Telegony (2023) Telegony is the outdated and misogynist theory that the semen of previous sexual partners can exert a genetic influence on the future offspring a woman has with another partner. The work consists of an instruction to soak sheets of kitchen paper using an armchair and an iron, and then pin them on the wall in a specific configuration. The paper absorbs and retains, as a woman’s body was once claimed to do.
ZERO ONE (2023) Live drawing performance. Electrodes on my left triceps and deltoid muscle received electrical impulses converted from live music by Michael Claessens, via a TENS device. The music did not reach me as sound, but as a series of electroshocks. Although the intention was to let myself guide by these impulses, trying to capture the music, the intensity briefly immobilised my shoulder and arm. The exercise became drawing between two pulses, trying to channel the music into drawing.
Douanenachten (2023-2024) Pop-up exhibitions in my studio from dusk till dawn, where anyone could bring work to exhibit. For one night, we took over the entire building. The exhibition changed throughout the night. There was performance, spoken word, gigs, live drawing, chess, deep conversation and party until the sun came up again. I hosted 4 editions.
Cum As Your Madness (2024) I performed as a dominatrix in Cum As Your Madness, an extreme haunted house performance by Marijke De Roover at KIOSK Ghent. The project explores feminist art history through the lens of witch hunts and uses the codes of BDSM to question physical boundaries. As performers, we immersed visitors in a sadomasochistic theatrical experience that staged feminist self-actualization against a macho hegemony. In my own work, touch is often abstract and implicit, but the character I embodied in Cum As Your Madness uses a form of touch that is direct and violent. Language was stripped of affection and staged as protocol. My character recited Valerie Solanas’s SCUM Manifesto and had the participants repeat after her under the threat of torture.

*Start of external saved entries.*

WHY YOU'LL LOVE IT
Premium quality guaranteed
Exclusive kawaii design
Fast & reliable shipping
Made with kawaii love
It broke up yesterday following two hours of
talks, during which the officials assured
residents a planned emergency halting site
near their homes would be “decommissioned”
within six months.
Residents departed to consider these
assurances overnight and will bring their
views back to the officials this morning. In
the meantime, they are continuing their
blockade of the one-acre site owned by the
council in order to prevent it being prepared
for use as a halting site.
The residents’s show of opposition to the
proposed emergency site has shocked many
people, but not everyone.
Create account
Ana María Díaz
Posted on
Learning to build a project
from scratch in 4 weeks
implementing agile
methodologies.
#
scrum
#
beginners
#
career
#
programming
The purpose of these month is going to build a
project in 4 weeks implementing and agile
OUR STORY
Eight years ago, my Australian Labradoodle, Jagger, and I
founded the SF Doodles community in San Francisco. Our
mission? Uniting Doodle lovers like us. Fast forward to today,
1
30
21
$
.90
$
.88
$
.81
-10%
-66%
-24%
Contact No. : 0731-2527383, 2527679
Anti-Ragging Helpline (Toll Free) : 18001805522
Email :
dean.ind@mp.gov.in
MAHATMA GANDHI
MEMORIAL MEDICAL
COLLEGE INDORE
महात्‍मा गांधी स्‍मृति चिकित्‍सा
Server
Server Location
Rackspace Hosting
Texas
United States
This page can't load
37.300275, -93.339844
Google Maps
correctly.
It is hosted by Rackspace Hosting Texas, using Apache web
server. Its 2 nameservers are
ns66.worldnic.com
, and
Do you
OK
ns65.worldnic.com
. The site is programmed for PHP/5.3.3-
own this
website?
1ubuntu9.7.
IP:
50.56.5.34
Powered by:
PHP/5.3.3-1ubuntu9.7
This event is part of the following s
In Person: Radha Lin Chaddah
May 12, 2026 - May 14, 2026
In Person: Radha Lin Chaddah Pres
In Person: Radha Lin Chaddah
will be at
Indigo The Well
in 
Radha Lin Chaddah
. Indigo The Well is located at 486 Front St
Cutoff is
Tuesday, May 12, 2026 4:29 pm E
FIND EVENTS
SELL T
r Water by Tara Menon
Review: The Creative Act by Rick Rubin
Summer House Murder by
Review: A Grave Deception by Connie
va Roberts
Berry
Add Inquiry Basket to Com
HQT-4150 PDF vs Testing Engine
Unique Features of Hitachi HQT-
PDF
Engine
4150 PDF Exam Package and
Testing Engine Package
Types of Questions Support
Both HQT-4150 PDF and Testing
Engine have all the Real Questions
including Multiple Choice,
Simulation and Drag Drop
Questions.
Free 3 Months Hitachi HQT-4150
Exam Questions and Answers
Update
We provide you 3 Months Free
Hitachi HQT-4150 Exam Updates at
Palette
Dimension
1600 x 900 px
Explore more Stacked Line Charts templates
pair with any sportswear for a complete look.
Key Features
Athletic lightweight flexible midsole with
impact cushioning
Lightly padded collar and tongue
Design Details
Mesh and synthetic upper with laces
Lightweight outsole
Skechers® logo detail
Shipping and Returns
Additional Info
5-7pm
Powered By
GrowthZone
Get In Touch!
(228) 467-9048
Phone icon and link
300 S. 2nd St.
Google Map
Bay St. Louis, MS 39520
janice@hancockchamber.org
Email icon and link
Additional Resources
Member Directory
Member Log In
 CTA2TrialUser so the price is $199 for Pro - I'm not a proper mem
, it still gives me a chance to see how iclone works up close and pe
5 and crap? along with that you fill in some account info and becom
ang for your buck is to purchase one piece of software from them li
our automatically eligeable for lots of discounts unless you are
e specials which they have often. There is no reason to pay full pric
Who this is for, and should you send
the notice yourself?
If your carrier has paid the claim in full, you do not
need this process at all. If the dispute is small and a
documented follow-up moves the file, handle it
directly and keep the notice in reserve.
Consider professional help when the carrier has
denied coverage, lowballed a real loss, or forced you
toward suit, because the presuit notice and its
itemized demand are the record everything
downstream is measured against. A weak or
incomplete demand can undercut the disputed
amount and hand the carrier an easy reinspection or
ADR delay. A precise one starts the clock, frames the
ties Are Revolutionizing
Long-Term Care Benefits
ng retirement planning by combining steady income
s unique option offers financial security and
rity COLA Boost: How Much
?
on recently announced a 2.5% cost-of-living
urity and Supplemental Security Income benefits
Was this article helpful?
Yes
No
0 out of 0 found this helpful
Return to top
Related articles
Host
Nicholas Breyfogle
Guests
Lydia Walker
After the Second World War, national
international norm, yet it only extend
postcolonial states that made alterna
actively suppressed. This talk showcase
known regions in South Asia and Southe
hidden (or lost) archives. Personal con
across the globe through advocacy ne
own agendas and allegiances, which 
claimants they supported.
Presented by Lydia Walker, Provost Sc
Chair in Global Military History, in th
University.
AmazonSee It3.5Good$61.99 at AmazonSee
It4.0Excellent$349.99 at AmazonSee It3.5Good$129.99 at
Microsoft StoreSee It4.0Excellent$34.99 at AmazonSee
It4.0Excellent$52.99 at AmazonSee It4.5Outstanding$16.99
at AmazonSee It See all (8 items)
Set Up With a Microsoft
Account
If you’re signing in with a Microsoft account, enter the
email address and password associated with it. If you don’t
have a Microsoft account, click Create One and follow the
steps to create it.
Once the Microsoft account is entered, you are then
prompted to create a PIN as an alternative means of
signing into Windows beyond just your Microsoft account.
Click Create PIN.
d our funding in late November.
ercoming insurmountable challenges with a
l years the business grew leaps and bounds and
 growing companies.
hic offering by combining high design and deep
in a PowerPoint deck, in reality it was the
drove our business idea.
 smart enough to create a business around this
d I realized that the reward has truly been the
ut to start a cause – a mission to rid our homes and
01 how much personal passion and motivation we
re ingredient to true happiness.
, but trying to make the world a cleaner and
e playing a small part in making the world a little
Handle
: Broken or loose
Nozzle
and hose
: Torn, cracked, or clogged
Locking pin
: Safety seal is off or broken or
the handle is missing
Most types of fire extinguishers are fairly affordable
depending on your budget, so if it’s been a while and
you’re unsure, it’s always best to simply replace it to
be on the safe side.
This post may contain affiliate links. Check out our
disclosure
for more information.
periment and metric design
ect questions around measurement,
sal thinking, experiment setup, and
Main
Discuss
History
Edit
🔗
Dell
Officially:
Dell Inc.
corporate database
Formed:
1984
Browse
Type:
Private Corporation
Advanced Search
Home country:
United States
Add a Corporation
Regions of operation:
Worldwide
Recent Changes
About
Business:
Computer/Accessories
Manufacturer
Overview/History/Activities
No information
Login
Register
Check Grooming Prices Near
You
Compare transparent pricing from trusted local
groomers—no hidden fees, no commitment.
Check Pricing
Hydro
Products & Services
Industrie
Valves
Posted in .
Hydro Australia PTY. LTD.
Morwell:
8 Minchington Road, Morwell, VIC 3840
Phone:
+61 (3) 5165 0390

White Cube (2023) Performance with a washing machine. I installed a washing machine in a group exhibition and used it to wash one object each day, objects that don’t belong in a washing machine: oranges, colored pencils, concrete block, cardboard box, six pink inflated balloons, and a serving of fries with mayonnaise. Each item referred to a work exhibited in the show. This performance hints at the white cube as a closed system for attention.
Sara Vermeylen





Sara Vermeylen (1983, Belgium) is an artist with a background in linguistics (typology, sociolinguistics and pragmatics), currently completing a degree in Fine Arts at LUCA School of Arts. She works with the lecture-performance as a form of artistic research. Through discursive analysis, drawing, and sound, she engages language to destabilise the political meaning of everyday gestures, reimagining their choreographic potential.